DOI:10.3389/fsoc.2022.1038854
PMID:36755564
原文链接:https://pmc.ncbi.nlm.nih.gov/articles/PMC9899925/
Abstract

AI systems in medicine and healthcare are being extensively explored in prevention, diagnosis, novel drug designs and after-care. The application of AI technology in healthcare systems promises impressive outcomes such as equalising healthcare, reducing mortality rate and human error, reducing medical costs, as well as reducing reliance on social services. In the light of the WHO "Decade of Healthy Ageing", AI applications are designed as digital innovations to support the quality of life for older persons. However, the emergence of evidence of different types of algorithmic bias in AI applications, ageism in the use of digital devices and platforms, as well as age bias in digital data suggests that the use of AI might have discriminatory effects on older population or even cause harm. This paper addresses the issue of age biases and age discrimination in AI applications in medicine and healthcare systems and try to identify main challenges in this area. It will reflect on the potential of AI applications to amplify the already existing health inequalities by discussing two levels where potential negative impact of AI on age inequalities might be observed. Firstly, we will address the technical level of age bias in algorithms and digital datasets (especially health data).

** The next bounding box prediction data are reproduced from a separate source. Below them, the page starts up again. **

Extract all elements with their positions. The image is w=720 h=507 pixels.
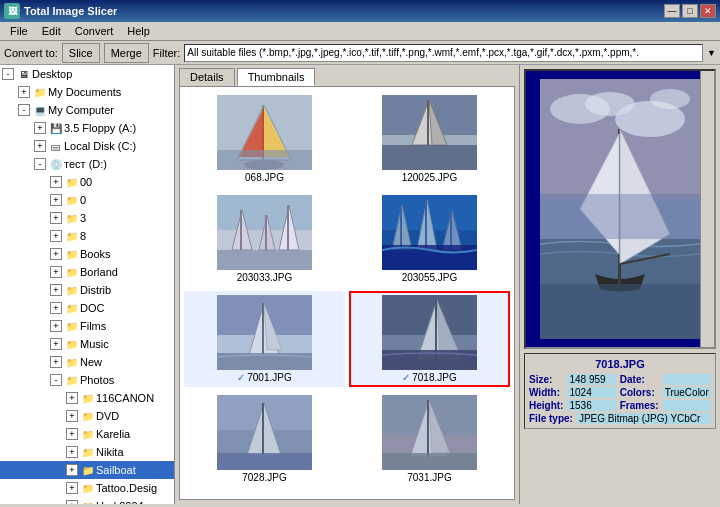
menu-convert[interactable]: Convert [69,24,120,38]
tree-item-karelia[interactable]: + 📁 Karelia [0,425,174,443]
thumb-7028[interactable]: 7028.JPG [184,391,345,487]
tree-item-distrib[interactable]: + 📁 Distrib [0,281,174,299]
frames-label: Frames: [620,400,659,411]
height-value: 1536 [567,400,615,411]
thumb-img-7018 [382,295,477,370]
expand-distrib[interactable]: + [50,284,62,296]
tree-item-mydocs[interactable]: + 📁 My Documents [0,83,174,101]
preview-scrollbar[interactable] [700,71,714,347]
expand-books[interactable]: + [50,248,62,260]
tree-item-doc[interactable]: + 📁 DOC [0,299,174,317]
expand-dvd[interactable]: + [66,410,78,422]
expand-tattoo[interactable]: + [66,482,78,494]
tree-item-3[interactable]: + 📁 3 [0,209,174,227]
tree-item-desktop[interactable]: - 🖥 Desktop [0,65,174,83]
expand-testd[interactable]: - [34,158,46,170]
svg-rect-47 [262,403,264,455]
tree-item-mycomputer[interactable]: - 💻 My Computer [0,101,174,119]
tree-item-tattoo[interactable]: + 📁 Tattoo.Desig [0,479,174,497]
thumb-120025[interactable]: 120025.JPG [349,91,510,187]
app-icon: 🖼 [4,3,20,19]
expand-8[interactable]: + [50,230,62,242]
tree-item-new[interactable]: + 📁 New [0,353,174,371]
expand-mydocs[interactable]: + [18,86,30,98]
tree-item-116canon[interactable]: + 📁 116CANON [0,389,174,407]
thumb-068[interactable]: 068.JPG [184,91,345,187]
maximize-button[interactable]: □ [682,4,698,18]
thumb-svg-7031 [382,395,477,470]
tree-item-floppy[interactable]: + 💾 3.5 Floppy (A:) [0,119,174,137]
thumb-filename-7031: 7031.JPG [407,472,451,483]
expand-floppy[interactable]: + [34,122,46,134]
tree-item-photos[interactable]: - 📁 Photos [0,371,174,389]
tree-item-dvd[interactable]: + 📁 DVD [0,407,174,425]
folder-icon-00: 📁 [64,174,80,190]
tree-item-localc[interactable]: + 🖴 Local Disk (C:) [0,137,174,155]
tree-item-sailboat[interactable]: + 📁 Sailboat [0,461,174,479]
expand-borland[interactable]: + [50,266,62,278]
expand-0[interactable]: + [50,194,62,206]
merge-button[interactable]: Merge [104,43,149,63]
expand-mycomputer[interactable]: - [18,104,30,116]
width-value: 1024 [567,387,615,398]
tree-item-books[interactable]: + 📁 Books [0,245,174,263]
tree-item-music[interactable]: + 📁 Music [0,335,174,353]
expand-doc[interactable]: + [50,302,62,314]
info-grid: Size: 148 959 Date: Width: 1024 Colors: … [529,374,711,424]
thumb-203033[interactable]: 203033.JPG [184,191,345,287]
date-label: Date: [620,374,659,385]
expand-ural2004[interactable]: + [66,500,78,504]
svg-rect-16 [240,210,242,250]
thumb-203055[interactable]: 203055.JPG [349,191,510,287]
expand-nikita[interactable]: + [66,446,78,458]
expand-karelia[interactable]: + [66,428,78,440]
expand-3[interactable]: + [50,212,62,224]
tree-label-films: Films [80,320,106,332]
title-bar: 🖼 Total Image Slicer — □ ✕ [0,0,720,22]
thumb-svg-7018 [382,295,477,370]
expand-desktop[interactable]: - [2,68,14,80]
tree-label-distrib: Distrib [80,284,111,296]
tree-item-ural2004[interactable]: + 📁 Ural 2004 [0,497,174,504]
tree-item-borland[interactable]: + 📁 Borland [0,263,174,281]
filter-dropdown-icon[interactable]: ▼ [707,48,716,58]
expand-new[interactable]: + [50,356,62,368]
thumb-7001[interactable]: ✓ 7001.JPG [184,291,345,387]
tree-label-3: 3 [80,212,86,224]
thumb-filename-7018: 7018.JPG [412,372,456,383]
expand-00[interactable]: + [50,176,62,188]
svg-rect-12 [382,145,477,170]
expand-films[interactable]: + [50,320,62,332]
tree-item-8[interactable]: + 📁 8 [0,227,174,245]
slice-button[interactable]: Slice [62,43,100,63]
thumbnail-grid: 068.JPG 120025.JPG [179,86,515,500]
thumb-label-120025: 120025.JPG [402,172,458,183]
tree-item-films[interactable]: + 📁 Films [0,317,174,335]
tree-item-testd[interactable]: - 💿 тест (D:) [0,155,174,173]
thumb-7031[interactable]: 7031.JPG [349,391,510,487]
svg-point-60 [650,89,690,109]
menu-edit[interactable]: Edit [36,24,67,38]
tab-details[interactable]: Details [179,68,235,86]
tree-item-00[interactable]: + 📁 00 [0,173,174,191]
minimize-button[interactable]: — [664,4,680,18]
tab-thumbnails[interactable]: Thumbnails [237,68,316,86]
tree-item-0[interactable]: + 📁 0 [0,191,174,209]
folder-icon-mydocs: 📁 [32,84,48,100]
tree-panel[interactable]: - 🖥 Desktop + 📁 My Documents - 💻 My Comp… [0,65,175,504]
menu-file[interactable]: File [4,24,34,38]
height-label: Height: [529,400,563,411]
menu-help[interactable]: Help [121,24,156,38]
check-mark-7018: ✓ [402,372,410,383]
expand-localc[interactable]: + [34,140,46,152]
toolbar: Convert to: Slice Merge Filter: ▼ [0,41,720,65]
tree-label-dvd: DVD [96,410,119,422]
thumb-7018[interactable]: ✓ 7018.JPG [349,291,510,387]
expand-sailboat[interactable]: + [66,464,78,476]
filter-input[interactable] [184,44,703,62]
tree-item-nikita[interactable]: + 📁 Nikita [0,443,174,461]
expand-116canon[interactable]: + [66,392,78,404]
expand-photos[interactable]: - [50,374,62,386]
close-button[interactable]: ✕ [700,4,716,18]
expand-music[interactable]: + [50,338,62,350]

Secondly, we will discuss the potential disparate outcomes of automatic decision-making systems (ADMs) used in healthcare on the older population. These examples will demonstrate, although only partially, how AI systems may create new structures of age inequalities and novel dimensions of exclusion in healthcare and medicine.

摘要

医学和医疗保健领域的人工智能系统正在预防、诊断、新药设计及后期护理等方面得到广泛探索。人工智能技术在医疗保健系统中的应用有望带来令人瞩目的成果,如实现医疗保健公平、降低死亡率和人为错误、降低医疗成本以及减少对社会服务的依赖。鉴于世界卫生组织的“健康老龄化十年”,人工智能应用被设计为数字创新,以支持老年人的生活质量。然而,人工智能应用中出现的不同类型算法偏差的证据、数字设备和平台使用中的年龄歧视以及数字数据中的年龄偏差表明,人工智能的使用可能会对老年人群体产生歧视性影响,甚至造成伤害。本文探讨了医学和医疗保健系统中人工智能应用中的年龄偏差和年龄歧视问题,并试图找出该领域的主要挑战。通过讨论人工智能对年龄不平等可能产生潜在负面影响的两个层面,本文将思考人工智能应用加剧现有健康不平等的可能性。首先,我们将探讨算法和数字数据集(尤其是健康数据)中年龄偏差的技术层面。其次,我们将讨论医疗保健中使用的自动决策系统对老年人群体可能产生不同结果的情况。这些例子将部分地展示人工智能系统如何在医疗保健和医学领域中创造新的年龄不平等结构和新的排斥维度。